那是一份《關於給予林夏楠同志記功的批覆》。
視線掃過開頭的一行行字,周虎的瞳孔猛地收縮,最後定格在那個紅得刺眼的等級上。
“三……三等功?!”
周虎失聲喊了出來,聲音都劈了叉。
他猛地抬頭看著宋衛民,又看了看陸錚,一臉的難以置信:“這……這是真的?給一個新兵?”
在這個年代,軍功章的分量重如泰山。
和平時期,普通士兵要想拿個三等功,要麼是在全軍大比武裡拿了名次,要麼是有重大革新貢獻。
而像林夏楠這樣,剛入伍三個月,新兵連還沒出,檔案裡就塞進個三等功,這簡首是聞所未聞!
“理由呢?”周虎急切地問。
“一個多月前,就這山腳下的村子,遭遇了野豬襲擊,村民來到連隊求助,我們帶著新兵們去幫忙。林夏楠一個人引開了足以撞翻卡車的野豬,救了戰友的命。”宋衛民收起笑容,語氣嚴肅,“同時,她在沒有任何麻醉的情況下,給老鄉縫合了破裂的血管。團黨委特批,軍區首長那是點了頭的。”
周虎徹底啞火了。
他雖然是個粗人,但也知道這意味著什麼。
敢拿命去引野豬,敢在那種簡陋條件下動刀子救人。
這丫頭的膽色,確實不是一般人能比的。
“怪不得……”周虎喃喃自語,一屁股坐在椅子上,像是洩了氣的皮球,“怪不得老六他們幾個會栽。遇上這種不要命的主兒,再加上錚哥你那套陰損……咳,戰術,確實難搞。”
陳浩在一旁幸災樂禍地補刀:“怎麼樣老周,這回服氣了沒?”
周虎煩躁地抓了抓頭皮,把帽子往桌上一摔:“服個屁!這才哪到哪?演習才剛開始幾個小時!我承認這丫頭有點邪性,但我就不信了,我那三十幾個偵察兵全是吃乾飯的?”

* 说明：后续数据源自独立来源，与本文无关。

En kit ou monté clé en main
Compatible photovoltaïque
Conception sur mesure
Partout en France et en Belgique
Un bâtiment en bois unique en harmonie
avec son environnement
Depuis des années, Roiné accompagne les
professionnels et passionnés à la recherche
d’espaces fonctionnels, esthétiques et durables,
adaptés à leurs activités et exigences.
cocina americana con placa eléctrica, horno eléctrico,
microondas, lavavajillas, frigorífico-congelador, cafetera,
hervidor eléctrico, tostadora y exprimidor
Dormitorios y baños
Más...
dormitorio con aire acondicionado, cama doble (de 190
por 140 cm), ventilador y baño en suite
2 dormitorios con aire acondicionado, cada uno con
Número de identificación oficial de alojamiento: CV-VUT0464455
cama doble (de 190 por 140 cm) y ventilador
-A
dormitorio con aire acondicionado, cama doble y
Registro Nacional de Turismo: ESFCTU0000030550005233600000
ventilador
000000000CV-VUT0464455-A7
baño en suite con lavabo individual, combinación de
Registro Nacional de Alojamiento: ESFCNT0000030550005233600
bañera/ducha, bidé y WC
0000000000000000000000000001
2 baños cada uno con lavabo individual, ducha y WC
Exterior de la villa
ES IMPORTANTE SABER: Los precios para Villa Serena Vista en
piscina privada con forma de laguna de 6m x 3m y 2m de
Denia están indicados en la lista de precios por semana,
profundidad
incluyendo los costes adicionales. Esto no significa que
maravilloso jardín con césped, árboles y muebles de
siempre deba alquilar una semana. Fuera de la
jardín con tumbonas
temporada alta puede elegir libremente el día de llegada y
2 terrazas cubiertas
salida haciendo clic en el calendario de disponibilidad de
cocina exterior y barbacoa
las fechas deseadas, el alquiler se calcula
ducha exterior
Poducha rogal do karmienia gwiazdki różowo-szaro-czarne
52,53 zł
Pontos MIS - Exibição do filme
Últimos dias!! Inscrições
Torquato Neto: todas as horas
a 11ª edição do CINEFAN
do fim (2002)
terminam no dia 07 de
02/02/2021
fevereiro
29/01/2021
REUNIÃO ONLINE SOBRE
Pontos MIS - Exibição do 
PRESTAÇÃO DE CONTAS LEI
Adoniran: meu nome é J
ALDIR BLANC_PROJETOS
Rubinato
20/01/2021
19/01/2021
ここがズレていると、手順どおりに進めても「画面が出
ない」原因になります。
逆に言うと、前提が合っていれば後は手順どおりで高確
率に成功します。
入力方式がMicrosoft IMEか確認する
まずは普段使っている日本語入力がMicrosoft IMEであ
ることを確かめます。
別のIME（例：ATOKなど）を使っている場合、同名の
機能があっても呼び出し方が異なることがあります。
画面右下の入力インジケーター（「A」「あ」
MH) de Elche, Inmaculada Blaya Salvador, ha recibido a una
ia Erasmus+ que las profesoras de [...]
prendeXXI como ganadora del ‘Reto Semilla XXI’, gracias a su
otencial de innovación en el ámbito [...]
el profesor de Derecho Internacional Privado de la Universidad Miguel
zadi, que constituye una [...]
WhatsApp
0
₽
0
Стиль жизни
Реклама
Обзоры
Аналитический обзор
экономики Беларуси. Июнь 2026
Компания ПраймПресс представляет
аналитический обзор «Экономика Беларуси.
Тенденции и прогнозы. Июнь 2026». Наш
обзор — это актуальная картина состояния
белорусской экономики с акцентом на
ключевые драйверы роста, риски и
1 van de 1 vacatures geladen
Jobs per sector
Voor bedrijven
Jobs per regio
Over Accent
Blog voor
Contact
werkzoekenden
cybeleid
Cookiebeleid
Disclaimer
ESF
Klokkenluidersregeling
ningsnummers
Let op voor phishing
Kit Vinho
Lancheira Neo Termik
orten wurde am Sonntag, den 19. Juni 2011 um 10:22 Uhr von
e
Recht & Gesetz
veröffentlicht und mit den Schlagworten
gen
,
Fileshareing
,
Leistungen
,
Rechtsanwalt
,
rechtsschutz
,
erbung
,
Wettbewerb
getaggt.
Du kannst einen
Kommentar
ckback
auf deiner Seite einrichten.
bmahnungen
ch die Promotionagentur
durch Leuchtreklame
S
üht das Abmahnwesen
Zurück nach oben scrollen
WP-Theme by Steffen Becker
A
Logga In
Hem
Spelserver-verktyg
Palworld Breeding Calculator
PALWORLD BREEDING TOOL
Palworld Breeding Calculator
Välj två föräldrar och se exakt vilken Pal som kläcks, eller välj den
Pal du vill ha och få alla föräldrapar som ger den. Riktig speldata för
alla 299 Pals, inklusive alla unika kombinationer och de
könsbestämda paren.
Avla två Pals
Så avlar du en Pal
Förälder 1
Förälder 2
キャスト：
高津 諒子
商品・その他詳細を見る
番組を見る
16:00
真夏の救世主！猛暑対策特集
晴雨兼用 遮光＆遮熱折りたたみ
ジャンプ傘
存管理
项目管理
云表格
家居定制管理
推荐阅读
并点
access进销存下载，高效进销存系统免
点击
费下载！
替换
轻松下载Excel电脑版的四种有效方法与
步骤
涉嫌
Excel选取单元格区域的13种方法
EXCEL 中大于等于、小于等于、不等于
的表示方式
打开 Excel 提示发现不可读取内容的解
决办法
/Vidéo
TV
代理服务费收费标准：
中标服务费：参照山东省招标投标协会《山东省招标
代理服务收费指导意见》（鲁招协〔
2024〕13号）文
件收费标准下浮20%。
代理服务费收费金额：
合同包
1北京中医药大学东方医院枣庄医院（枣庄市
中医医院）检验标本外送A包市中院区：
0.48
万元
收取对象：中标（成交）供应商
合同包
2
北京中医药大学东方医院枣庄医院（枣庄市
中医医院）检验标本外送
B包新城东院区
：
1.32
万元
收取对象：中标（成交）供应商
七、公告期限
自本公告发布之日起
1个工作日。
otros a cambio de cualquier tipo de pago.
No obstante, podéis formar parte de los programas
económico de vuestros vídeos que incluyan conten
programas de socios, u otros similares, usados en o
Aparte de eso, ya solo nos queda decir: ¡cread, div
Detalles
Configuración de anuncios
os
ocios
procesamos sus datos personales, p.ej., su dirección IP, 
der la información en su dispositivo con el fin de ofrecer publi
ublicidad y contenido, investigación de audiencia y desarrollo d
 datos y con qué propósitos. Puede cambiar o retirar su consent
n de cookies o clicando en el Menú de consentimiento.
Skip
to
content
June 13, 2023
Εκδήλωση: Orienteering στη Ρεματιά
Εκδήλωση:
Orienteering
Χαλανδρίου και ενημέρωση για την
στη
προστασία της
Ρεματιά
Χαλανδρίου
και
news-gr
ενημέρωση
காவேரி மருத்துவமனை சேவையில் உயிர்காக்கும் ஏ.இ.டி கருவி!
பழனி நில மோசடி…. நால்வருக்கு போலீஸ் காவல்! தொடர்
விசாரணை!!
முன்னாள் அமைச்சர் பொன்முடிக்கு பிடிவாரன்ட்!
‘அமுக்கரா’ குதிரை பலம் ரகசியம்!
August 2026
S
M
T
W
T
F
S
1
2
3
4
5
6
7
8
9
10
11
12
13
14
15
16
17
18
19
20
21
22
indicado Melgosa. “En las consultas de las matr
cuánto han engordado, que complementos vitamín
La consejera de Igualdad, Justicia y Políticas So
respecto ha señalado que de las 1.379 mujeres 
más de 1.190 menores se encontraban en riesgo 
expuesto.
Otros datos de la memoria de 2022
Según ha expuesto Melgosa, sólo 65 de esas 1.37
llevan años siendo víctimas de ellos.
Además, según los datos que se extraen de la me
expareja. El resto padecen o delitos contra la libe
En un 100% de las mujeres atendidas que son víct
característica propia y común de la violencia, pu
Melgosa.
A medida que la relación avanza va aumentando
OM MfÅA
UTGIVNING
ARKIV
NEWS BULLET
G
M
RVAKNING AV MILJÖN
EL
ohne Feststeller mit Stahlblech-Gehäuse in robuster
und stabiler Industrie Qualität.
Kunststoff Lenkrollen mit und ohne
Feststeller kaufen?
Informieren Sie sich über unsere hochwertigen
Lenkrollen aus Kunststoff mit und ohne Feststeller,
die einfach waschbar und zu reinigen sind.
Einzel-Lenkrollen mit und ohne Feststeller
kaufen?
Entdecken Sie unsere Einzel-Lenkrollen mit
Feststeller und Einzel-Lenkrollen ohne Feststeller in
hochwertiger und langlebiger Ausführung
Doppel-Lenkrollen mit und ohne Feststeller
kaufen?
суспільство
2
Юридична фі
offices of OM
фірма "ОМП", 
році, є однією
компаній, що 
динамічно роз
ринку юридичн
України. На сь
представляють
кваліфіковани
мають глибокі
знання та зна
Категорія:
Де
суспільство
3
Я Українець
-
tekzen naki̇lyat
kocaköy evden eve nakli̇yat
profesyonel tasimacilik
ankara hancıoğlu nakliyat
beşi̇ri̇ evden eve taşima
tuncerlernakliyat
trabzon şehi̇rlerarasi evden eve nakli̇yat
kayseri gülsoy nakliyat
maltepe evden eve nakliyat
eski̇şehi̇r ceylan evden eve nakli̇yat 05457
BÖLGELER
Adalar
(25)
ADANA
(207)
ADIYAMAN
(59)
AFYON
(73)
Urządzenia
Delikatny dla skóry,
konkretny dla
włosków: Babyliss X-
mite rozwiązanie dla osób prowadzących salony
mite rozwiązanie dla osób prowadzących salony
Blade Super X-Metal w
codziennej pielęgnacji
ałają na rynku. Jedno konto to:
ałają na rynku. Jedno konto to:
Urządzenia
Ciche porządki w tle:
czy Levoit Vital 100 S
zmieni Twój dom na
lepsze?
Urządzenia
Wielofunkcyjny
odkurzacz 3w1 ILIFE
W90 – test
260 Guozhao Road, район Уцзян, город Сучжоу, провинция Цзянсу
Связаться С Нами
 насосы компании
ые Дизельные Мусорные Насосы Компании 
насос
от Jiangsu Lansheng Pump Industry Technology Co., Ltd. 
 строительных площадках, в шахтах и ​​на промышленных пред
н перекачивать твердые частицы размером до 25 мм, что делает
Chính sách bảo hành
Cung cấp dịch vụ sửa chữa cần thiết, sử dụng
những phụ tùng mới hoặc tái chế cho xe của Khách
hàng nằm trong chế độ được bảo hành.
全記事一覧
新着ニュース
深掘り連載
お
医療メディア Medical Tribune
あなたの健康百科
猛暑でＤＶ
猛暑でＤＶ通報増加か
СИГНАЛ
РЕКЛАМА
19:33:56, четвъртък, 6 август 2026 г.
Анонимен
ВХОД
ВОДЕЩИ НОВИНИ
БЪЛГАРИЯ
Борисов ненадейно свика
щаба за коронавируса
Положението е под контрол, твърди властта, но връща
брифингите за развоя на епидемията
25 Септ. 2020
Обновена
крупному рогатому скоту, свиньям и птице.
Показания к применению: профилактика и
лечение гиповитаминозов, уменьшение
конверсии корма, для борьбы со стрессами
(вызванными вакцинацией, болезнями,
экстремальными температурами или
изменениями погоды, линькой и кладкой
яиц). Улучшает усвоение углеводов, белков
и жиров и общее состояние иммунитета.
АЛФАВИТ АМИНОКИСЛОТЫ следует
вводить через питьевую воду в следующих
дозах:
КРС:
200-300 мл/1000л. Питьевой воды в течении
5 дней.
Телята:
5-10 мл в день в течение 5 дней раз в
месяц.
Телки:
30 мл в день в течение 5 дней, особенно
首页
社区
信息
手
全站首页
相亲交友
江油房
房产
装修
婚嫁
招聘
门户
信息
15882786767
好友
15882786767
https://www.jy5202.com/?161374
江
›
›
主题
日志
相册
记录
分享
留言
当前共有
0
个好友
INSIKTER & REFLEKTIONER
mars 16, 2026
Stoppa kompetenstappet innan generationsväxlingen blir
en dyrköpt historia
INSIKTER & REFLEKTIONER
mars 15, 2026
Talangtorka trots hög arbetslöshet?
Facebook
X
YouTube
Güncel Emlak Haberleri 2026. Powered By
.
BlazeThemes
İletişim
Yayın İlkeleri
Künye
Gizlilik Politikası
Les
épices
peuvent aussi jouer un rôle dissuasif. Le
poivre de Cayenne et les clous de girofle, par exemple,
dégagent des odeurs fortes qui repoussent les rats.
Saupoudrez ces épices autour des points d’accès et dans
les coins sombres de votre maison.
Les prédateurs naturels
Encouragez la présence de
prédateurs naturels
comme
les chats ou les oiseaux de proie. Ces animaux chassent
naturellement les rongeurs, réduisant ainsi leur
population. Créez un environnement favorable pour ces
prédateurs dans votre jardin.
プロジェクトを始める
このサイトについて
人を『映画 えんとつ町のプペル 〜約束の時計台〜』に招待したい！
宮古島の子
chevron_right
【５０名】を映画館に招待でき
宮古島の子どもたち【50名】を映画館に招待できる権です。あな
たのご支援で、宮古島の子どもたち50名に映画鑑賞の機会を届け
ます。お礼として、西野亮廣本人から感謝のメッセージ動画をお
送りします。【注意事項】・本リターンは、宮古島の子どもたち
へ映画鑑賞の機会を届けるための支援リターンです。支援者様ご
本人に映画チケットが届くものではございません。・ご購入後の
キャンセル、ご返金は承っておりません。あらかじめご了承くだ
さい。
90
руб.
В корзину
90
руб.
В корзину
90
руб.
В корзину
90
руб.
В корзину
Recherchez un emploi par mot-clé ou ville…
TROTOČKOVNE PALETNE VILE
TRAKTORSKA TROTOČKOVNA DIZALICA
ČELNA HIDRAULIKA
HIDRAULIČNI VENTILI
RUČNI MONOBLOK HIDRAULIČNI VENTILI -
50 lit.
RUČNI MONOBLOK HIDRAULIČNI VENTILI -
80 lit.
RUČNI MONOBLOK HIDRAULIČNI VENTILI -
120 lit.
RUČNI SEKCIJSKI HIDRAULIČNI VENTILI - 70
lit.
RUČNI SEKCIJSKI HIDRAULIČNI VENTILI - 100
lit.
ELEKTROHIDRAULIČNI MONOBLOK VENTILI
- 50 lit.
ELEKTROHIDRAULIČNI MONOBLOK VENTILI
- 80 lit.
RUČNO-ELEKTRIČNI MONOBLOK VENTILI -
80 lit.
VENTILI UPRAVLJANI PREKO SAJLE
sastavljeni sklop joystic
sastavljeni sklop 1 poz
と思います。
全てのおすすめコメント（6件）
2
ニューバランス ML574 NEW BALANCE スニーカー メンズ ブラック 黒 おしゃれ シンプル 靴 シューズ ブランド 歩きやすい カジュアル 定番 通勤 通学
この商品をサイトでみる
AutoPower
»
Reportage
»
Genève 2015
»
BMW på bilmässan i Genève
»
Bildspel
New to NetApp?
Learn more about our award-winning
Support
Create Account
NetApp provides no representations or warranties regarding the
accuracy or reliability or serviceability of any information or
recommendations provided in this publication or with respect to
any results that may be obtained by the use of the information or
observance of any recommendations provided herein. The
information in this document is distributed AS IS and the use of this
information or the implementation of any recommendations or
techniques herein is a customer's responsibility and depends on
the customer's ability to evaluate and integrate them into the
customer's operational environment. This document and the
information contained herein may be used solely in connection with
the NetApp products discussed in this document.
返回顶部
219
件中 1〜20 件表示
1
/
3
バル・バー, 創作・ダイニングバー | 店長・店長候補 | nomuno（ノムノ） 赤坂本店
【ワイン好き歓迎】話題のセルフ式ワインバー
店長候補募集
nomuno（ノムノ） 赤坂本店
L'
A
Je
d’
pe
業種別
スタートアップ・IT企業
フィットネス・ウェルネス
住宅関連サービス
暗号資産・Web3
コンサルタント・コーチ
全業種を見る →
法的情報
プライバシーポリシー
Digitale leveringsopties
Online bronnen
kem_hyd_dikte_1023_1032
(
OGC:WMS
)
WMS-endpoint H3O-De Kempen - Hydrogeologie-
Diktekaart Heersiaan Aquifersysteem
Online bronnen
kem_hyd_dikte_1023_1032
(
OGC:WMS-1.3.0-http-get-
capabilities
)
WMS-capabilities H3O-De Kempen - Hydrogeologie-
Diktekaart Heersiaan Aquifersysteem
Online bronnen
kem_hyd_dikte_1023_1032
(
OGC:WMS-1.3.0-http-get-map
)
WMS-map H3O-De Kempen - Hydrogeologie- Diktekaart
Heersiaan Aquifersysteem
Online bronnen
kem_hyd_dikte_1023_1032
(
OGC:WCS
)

周虎站在原地,胸膛劇烈起伏了幾下,那張黑紅的臉膛上,震驚、羞惱、不可置信,最後慢慢沉澱成一種複雜的神色。
“這次演習,不管最後輸贏咋樣,回去我都得給偵察排開個總結大會。”周虎從兜裡摸出煙盒,手有點抖,那是氣的,也是激動的,“這幫兔崽子,順風仗打多了,骨頭都輕了。這次要是真栽在新兵手裡,那是好事。總比以後上了戰場,把命丟在敵人手裡強。”
陸錚抬起眼皮,目光沉靜地掃過周虎那張黑紅的臉膛。
“你能有這個覺悟,很好。我很欣慰。”
“哎喲喂——”
陳浩在一旁聽得首樂,把腿往桌子上一架,那雙桃花眼笑得眯成了一條縫,“老周啊,你這覺悟確實是高,都快趕上珠穆朗瑪峰了。不過話說回來,你那幾個兵也是真慘,這回回去,怕是要被你扒層皮咯。”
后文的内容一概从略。